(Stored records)
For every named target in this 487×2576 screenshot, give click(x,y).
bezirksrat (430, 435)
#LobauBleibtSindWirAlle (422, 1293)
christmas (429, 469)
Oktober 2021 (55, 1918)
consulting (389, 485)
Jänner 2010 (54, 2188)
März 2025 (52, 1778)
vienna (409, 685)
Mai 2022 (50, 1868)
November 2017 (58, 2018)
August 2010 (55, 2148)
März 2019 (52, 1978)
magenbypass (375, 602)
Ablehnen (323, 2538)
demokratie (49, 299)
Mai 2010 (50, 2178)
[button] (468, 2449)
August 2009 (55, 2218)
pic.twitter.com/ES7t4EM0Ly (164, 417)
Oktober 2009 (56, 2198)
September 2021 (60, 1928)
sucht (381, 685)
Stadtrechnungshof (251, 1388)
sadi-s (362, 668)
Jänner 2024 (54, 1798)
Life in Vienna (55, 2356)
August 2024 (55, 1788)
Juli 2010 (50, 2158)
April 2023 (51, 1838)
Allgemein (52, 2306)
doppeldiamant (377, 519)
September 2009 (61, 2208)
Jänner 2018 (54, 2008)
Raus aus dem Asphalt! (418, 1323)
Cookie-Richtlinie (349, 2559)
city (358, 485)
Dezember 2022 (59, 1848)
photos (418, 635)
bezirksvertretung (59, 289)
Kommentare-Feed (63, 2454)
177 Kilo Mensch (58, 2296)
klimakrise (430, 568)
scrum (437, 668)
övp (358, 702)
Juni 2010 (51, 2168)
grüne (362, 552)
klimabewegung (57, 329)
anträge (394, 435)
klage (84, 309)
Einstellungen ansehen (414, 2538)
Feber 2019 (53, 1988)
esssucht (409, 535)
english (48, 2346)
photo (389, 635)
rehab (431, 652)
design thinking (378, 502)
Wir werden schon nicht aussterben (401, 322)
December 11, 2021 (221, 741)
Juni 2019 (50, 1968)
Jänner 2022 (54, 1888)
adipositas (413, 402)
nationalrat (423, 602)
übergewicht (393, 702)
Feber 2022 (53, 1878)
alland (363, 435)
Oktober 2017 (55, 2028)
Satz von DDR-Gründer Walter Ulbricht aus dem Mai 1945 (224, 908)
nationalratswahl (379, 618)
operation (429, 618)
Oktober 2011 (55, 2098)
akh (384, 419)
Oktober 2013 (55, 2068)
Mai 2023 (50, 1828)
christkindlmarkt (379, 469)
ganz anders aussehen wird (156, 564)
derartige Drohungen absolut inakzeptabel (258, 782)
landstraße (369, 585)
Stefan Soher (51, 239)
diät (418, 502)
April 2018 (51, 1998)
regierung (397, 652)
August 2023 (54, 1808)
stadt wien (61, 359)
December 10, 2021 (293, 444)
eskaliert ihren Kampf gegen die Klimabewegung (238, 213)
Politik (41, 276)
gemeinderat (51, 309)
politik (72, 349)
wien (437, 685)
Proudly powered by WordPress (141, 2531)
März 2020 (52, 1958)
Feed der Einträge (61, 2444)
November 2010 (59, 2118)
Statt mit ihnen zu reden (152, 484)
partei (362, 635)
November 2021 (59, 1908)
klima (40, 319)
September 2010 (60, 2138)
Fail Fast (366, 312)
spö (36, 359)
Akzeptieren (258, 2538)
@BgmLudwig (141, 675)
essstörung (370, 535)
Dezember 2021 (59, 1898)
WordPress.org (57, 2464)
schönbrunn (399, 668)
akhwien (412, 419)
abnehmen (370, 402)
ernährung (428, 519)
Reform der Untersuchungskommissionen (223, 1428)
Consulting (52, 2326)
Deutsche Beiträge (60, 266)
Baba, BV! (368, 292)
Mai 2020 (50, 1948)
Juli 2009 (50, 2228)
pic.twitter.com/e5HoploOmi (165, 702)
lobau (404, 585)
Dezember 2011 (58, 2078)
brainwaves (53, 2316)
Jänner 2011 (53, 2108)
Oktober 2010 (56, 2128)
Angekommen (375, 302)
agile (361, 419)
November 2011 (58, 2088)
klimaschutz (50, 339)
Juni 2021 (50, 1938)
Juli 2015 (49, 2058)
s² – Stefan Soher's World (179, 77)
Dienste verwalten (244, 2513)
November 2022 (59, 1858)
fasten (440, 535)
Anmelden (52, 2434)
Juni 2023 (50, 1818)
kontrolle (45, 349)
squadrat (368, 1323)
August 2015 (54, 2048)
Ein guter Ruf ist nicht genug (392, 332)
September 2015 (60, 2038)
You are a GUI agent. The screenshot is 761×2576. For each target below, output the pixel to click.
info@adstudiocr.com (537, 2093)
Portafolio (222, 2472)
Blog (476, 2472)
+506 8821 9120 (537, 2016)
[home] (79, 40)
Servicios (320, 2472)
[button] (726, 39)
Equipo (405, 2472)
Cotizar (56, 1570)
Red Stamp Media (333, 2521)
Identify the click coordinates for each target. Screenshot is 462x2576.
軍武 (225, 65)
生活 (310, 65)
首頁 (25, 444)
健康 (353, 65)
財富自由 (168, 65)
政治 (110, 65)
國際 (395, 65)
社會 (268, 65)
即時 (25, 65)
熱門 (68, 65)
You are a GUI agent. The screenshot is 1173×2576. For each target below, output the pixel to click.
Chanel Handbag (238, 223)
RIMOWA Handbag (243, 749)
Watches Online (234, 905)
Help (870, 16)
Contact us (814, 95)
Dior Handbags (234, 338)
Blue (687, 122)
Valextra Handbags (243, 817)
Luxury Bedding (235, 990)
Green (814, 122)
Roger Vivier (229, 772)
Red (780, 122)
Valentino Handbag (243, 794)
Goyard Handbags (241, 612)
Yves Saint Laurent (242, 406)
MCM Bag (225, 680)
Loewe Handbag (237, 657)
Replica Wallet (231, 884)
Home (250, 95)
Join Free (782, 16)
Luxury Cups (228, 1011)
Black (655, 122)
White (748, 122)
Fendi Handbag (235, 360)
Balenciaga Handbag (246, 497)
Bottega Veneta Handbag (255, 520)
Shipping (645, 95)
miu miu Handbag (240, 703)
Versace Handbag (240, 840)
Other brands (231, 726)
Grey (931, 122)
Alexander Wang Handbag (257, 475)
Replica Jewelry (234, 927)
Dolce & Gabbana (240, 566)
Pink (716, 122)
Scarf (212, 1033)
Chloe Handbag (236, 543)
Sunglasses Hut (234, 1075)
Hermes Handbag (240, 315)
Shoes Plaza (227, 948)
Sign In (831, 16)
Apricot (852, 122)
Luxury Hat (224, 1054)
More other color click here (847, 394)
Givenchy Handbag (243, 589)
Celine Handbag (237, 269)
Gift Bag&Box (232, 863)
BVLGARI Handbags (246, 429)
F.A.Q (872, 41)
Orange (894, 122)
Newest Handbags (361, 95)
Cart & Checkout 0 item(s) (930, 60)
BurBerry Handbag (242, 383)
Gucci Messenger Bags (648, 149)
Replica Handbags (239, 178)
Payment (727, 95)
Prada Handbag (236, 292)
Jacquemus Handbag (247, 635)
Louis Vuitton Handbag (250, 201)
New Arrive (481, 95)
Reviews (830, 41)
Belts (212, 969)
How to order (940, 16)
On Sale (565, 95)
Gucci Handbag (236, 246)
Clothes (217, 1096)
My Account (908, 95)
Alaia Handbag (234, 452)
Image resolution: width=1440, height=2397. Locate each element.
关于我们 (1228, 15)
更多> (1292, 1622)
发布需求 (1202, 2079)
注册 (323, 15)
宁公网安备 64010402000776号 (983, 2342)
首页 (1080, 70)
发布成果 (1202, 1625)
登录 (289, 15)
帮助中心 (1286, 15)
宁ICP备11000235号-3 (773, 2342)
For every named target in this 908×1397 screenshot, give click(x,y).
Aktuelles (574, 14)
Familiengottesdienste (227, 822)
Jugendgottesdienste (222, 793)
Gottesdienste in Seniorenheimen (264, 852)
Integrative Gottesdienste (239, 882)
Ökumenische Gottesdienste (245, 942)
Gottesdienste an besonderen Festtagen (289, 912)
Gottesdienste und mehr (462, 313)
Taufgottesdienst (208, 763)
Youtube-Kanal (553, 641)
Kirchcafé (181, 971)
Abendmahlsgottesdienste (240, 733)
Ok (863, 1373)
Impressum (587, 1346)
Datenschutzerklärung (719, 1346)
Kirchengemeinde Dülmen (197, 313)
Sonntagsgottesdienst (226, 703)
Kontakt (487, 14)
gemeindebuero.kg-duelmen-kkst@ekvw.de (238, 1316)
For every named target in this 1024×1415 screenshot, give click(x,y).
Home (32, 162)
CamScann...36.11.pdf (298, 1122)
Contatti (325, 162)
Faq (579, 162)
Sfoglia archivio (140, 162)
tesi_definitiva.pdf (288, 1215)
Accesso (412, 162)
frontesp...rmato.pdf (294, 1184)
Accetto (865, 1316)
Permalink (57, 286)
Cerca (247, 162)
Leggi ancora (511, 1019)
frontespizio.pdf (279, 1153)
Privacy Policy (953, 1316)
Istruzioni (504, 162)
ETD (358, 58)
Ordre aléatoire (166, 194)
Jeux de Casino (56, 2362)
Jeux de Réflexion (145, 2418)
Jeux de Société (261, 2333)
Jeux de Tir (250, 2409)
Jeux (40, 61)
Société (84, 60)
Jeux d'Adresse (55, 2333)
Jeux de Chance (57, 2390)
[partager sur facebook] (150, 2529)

» **WORK INSTRUCTION**: Please reproduce, exactly as they appear above, the lines from the line containing "December 10, 2021 (293, 444)" up to and including the line containing "Juni 2021 (50, 1938)".

» **YOUR RESPONSE**:
December 10, 2021 (293, 444)
eskaliert ihren Kampf gegen die Klimabewegung (238, 213)
Politik (41, 276)
gemeinderat (51, 309)
politik (72, 349)
wien (437, 685)
Proudly powered by WordPress (141, 2531)
März 2020 (52, 1958)
Feed der Einträge (61, 2444)
November 2010 (59, 2118)
Statt mit ihnen zu reden (152, 484)
partei (362, 635)
November 2021 (59, 1908)
klima (40, 319)
September 2010 (60, 2138)
Fail Fast (366, 312)
spö (36, 359)
Akzeptieren (258, 2538)
@BgmLudwig (141, 675)
essstörung (370, 535)
Dezember 2021 (59, 1898)
WordPress.org (57, 2464)
schönbrunn (399, 668)
akhwien (412, 419)
abnehmen (370, 402)
ernährung (428, 519)
Reform der Untersuchungskommissionen (223, 1428)
Consulting (52, 2326)
Deutsche Beiträge (60, 266)
Baba, BV! (368, 292)
Mai 2020 (50, 1948)
Juli 2009 (50, 2228)
pic.twitter.com/e5HoploOmi (165, 702)
lobau (404, 585)
Dezember 2011 (58, 2078)
brainwaves (53, 2316)
Jänner 2011 (53, 2108)
Oktober 2010 (56, 2128)
Angekommen (375, 302)
agile (361, 419)
November 2011 (58, 2088)
klimaschutz (50, 339)
Juni 2021 (50, 1938)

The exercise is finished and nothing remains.